Directrice de recherche Inserm à l’Institut des maladies métaboliques et cardiovasculaires (I2MC) à Toulouse, Barbara Garmy-Susini travaille sur le projet Theralymph, qui vise à développer une thérapie génique du lymphœdème, maladie du système vasculaire lymphatique. L’essai clinique concernera douze patientes ayant développé un lymphoedème après cancer du sein dès 2023. Rencontre.
En quoi consiste le projet Theralymph ?
Theralymph cible les lymphœdèmes secondaires, lesquels ne présentent pas de gènes défectueux (contrairement aux lymphœdèmes primaires). Plus spécifiquement, le projet vise à traiter le lymphoedème secondaire chez les patientes ayant eu un cancer du sein - cette population étant très représentée.
Mais remontons à l’origine. Un appel d’offre européen proposait en 2018 de financer un essai clinique et des phases précliniques sur une maladie touchant des millions de personnes, visant à réparer une fonction perdue en utilisant des thérapies géniques ou cellulaires. Mon laboratoire, qui travaillait déjà sur le lymphoedème, est spécialisé dans ce type de problématique. J’ai répondu à l’appel d’offres en avril 2019. Nous avons été retenus et avons été financés en janvier 2020.
L’Agence nationale de sécurité du médicament et des produits de santé (ANSM) nous a demandé de cibler une population de patients qu’on pourrait soigner lors d’essais cliniques de phase 1 et 2. Cette condition sous-tend le choix qui a été fait : l’essai clinique concernera les patientes ayant développé un lymphoedème après avoir eu un cancer du sein.
Concrètement, quelles avancées majeures cela représente-t-il pour les patientes concernées ?
Notre étude porte sur la caractérisation des lymphœdèmes secondaires. Nous devons par exemple déterminer si le tissu adipeux est la cause ou la conséquence du lymphoedème. Notre objectif final est de réparer les vaisseaux lymphatiques. Pour cela, il nous faut réduire l’inflammation et normaliser les lipides (le gras) qui s’accumule, c’est-à-dire réduire l’accumulation de graisse.

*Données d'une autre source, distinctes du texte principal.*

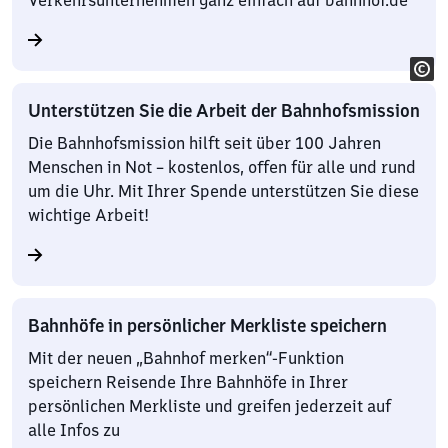
Verkehrsunternehmen ganz einfach auf bahnhof.de
Unterstützen Sie die Arbeit der Bahnhofsmission
Die Bahnhofsmission hilft seit über 100 Jahren
Menschen in Not – kostenlos, offen für alle und rund
um die Uhr. Mit Ihrer Spende unterstützen Sie diese
wichtige Arbeit!
Bahnhöfe in persönlicher Merkliste speichern
Mit der neuen „Bahnhof merken“-Funktion
speichern Reisende Ihre Bahnhöfe in Ihrer
persönlichen Merkliste und greifen jederzeit auf
alle Infos zu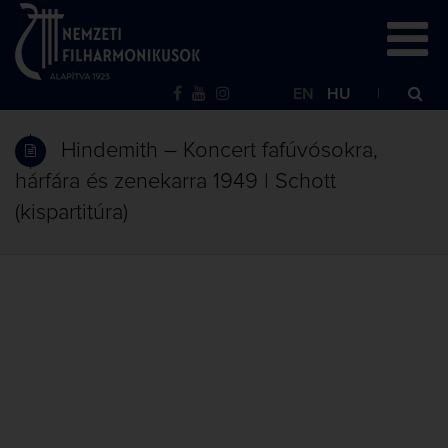
EN
HU
Hindemith – Koncert fafúvósokra,
hárfára és zenekarra 1949 | Schott
(kispartitúra)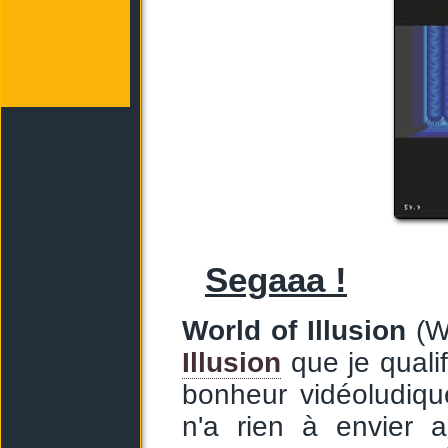
Segaaa !
World of Illusion
(Wo
Illusion
que je qualif
bonheur vidéoludiqu
n'a rien à envier 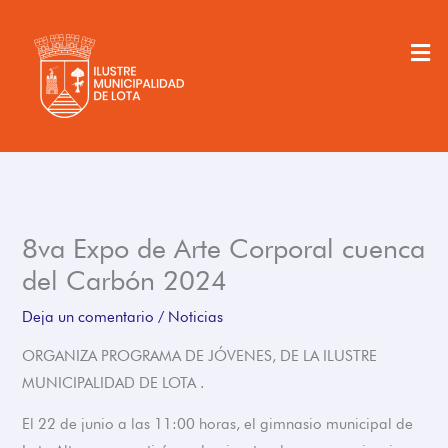
Ir
al
Men
contenido
8va Expo de Arte Corporal cuenca
del Carbón 2024
Deja un comentario
/
Noticias
ORGANIZA PROGRAMA DE JÓVENES, DE LA ILUSTRE
MUNICIPALIDAD DE LOTA .
El 22 de junio a las 11:00 horas, el gimnasio municipal de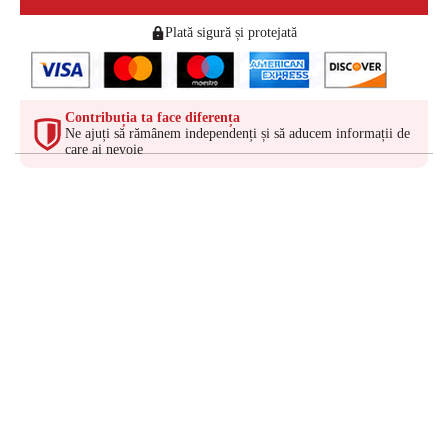
Plată sigură și protejată
Contribuția ta face diferența
Ne ajuți să rămânem independenți și să aducem informații de
care ai nevoie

Nous avons donc mis au point une multithérapie ciblant une thérapie génique basée sur deux ARN distincts. L’un codera pour un facteur de croissance des vaisseaux lymphatiques, l’autre permettra de réduire l’accumulation de tissu adipeux. Ce sont ces deux vecteurs ARN que l’on injectera dans le membre atteint des douze patientes qui participeront. Plusieurs injections leur seront faites pendant trois mois. Elles seront ensuite suivies pendant un an.
Quelles sont les étapes de calendrier ?
Pour ce projet, j’ai réuni un consortium de six pays européens. Aujourd’hui, chacun a une tâche spécifique : un labo travaille sur les facteurs de risques du lymphoedème pouvant prédire qui va en développer ou pas, une équipe s’intéresse à la fibrose, un autre à l’inflammation, un autre aux tissus adipeux etc. Les résultats, mis en commun, permettront d’entrer dans une phase de tests de molécules.

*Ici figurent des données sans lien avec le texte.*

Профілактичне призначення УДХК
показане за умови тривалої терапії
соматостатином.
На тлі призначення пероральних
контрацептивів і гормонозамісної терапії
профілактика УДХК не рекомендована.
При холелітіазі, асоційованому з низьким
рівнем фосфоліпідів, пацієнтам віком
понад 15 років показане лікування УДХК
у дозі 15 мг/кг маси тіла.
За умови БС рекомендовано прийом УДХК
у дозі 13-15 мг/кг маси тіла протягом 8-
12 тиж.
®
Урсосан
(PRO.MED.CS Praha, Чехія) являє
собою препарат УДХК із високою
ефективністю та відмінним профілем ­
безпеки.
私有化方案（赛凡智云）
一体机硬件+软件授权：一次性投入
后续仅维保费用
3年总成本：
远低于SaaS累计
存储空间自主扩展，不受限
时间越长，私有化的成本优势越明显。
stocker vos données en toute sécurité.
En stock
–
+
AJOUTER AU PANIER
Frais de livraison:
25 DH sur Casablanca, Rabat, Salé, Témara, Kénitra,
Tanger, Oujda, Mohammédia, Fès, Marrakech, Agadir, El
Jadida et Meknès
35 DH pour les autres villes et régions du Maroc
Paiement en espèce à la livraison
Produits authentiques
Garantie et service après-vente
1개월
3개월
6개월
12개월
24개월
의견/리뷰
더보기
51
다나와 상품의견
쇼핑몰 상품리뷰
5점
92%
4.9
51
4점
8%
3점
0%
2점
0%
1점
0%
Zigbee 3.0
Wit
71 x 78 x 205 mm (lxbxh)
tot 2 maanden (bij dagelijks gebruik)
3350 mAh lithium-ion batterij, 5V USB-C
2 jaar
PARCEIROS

Depuis un an et demi, on teste des cibles moléculaires in vitro, sur les cellules d’abord puis sur des souris. La recherche porte également sur des associations de médicaments. Aujourd’hui, on poursuit nos tests (escalades de doses, tests des voies d’injection en intra lymphatique ou dans le derme…), qui se termineront en janvier 2022.
En février 2022, on déposera notre dossier à l’ANSN, avec six mois incompressibles, pour pouvoir produire le lot clinique. Dernière étape, proposer des injections aux patientes concernées. La première phase d’évaluation du traitement chez les malades est prévue en 2023. Le calendrier est donc bouclé avec un espoir pour les patientes, les médecins vasculaires et les chirurgiens spécialistes du cancer du sein.
Barbara Garmy-Susini est directrice de recherche Inserm à l’Institut des maladies métaboliques et cardiovasculaires (I2MC) à Toulouse. Elle a créé le premier laboratoire Inserm (Institut national de la santé et de la recherche médicale) entièrement dédié à l’étude du système lymphatique et des maladies engendrées par le système lymphatique.
Son laboratoire est composé de 24 personnes : 4 chercheurs statutaires, 3 chercheurs contractuels, 3 ingénieurs, 8 étudiants (du BTS au doctorat) et 6 cliniciens, des médecins du service de médecine vasculaire de l’hôpital Rangueil Toulouse, du service Chirurgie vasculaire ainsi que des radiologues.